WHAT IS REQUIRED:
Without leaving anything out, print every line of the data.

[Items from a data source]
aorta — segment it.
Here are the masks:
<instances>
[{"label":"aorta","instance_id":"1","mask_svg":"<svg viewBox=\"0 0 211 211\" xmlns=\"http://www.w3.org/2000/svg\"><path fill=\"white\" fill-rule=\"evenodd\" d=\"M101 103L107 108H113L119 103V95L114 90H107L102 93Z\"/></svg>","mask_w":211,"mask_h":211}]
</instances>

SOLUTION BELOW:
aorta — segment it.
Here are the masks:
<instances>
[{"label":"aorta","instance_id":"1","mask_svg":"<svg viewBox=\"0 0 211 211\" xmlns=\"http://www.w3.org/2000/svg\"><path fill=\"white\" fill-rule=\"evenodd\" d=\"M101 103L107 108H113L119 103V95L114 90H107L102 93Z\"/></svg>","mask_w":211,"mask_h":211}]
</instances>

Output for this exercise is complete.